For DTs its really just a linear function to convert the scalar reward into the same dimmensions the token embeddings.
So e.g. a single token’s embedding has a hidden state of size 1024 .
We can learn a linear function that takes this scalar and outputs something of size 1024.
The more annoying (PITA) part was offset the positional/attention masks/labels for this.
I do agree think there are two product use cases with instruct that have distinct optimal levels of entropy.
1. The more explorative use cases you have mentioned. And for example when users do want diversity e.g. generating story ideas
2. Having factual / accurate answers
I’m not sure how exactly OpenAI set their “KL budgets” for davinci instruct.
For WebGPT3 they “compared a couple of KL budgets using human evaluations”. And those evaluations were for how factual the answers were.
So in that scenario, we’ll see a KL budget that optimizes for 2. Since the users don’t care about the diversity of multiple generations.
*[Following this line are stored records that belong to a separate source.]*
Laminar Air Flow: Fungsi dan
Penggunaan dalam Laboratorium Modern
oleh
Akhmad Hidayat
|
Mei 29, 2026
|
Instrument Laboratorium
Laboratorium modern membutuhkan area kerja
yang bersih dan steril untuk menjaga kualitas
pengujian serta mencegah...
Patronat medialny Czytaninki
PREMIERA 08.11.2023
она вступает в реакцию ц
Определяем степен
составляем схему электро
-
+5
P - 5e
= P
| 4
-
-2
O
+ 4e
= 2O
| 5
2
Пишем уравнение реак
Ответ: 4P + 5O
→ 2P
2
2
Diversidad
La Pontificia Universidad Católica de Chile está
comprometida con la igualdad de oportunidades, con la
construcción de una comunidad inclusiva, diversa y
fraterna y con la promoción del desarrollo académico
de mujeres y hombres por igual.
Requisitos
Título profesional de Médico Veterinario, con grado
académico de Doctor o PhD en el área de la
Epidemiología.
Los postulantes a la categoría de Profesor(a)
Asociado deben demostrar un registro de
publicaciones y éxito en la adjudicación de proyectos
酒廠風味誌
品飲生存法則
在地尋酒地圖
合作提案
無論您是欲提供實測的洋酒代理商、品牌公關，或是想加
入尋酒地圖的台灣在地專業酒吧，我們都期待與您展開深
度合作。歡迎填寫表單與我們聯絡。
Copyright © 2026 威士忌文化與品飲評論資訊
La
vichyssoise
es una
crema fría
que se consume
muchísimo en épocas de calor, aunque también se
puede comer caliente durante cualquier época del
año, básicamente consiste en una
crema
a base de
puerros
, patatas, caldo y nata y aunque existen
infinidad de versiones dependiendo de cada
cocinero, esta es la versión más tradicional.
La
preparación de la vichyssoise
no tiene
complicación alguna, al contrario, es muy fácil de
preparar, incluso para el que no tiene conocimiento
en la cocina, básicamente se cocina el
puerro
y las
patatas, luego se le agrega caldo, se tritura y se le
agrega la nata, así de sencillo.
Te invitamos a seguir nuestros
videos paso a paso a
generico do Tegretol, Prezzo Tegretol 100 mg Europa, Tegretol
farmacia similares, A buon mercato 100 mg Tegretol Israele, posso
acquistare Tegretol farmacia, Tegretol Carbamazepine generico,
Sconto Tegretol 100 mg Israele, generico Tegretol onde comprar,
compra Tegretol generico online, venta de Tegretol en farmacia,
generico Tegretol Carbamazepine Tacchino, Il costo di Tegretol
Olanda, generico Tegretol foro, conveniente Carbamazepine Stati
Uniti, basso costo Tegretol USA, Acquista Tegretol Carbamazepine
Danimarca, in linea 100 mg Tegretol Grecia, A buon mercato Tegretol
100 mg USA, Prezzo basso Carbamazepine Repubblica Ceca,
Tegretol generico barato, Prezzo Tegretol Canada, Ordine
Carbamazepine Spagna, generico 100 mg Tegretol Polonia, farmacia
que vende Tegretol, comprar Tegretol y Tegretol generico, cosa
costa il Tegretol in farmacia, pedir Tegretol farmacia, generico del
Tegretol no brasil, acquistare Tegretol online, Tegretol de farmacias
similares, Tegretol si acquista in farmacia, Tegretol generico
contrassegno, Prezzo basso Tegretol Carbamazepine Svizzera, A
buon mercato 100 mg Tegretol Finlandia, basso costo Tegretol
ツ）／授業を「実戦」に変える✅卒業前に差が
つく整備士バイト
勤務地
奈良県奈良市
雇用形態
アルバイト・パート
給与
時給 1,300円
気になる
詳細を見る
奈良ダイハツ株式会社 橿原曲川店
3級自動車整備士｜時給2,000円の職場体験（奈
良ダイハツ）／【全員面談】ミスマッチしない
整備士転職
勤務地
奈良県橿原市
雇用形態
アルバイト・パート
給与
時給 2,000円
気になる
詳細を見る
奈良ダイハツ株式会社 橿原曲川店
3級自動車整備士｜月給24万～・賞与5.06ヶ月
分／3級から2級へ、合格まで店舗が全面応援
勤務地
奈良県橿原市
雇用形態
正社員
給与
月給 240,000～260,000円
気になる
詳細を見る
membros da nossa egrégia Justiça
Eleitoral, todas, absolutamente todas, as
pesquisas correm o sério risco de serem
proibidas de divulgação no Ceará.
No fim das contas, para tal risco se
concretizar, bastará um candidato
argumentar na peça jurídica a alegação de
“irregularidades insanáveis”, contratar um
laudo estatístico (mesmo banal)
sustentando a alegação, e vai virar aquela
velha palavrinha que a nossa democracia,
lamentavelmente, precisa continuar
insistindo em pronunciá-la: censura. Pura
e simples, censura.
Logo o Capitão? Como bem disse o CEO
They just care about the factual quality of a single generation.
Now i’m interested to see what happens if we somehow change the evaluations such that users e.g. are shown 3 examples from each model. In a scenario where diversity is desirable (e.g. generating story ideas). Now in deciding for the KL budget, we will probably get a much lower number. And that will allow them to serve a model more suited to tasks 1.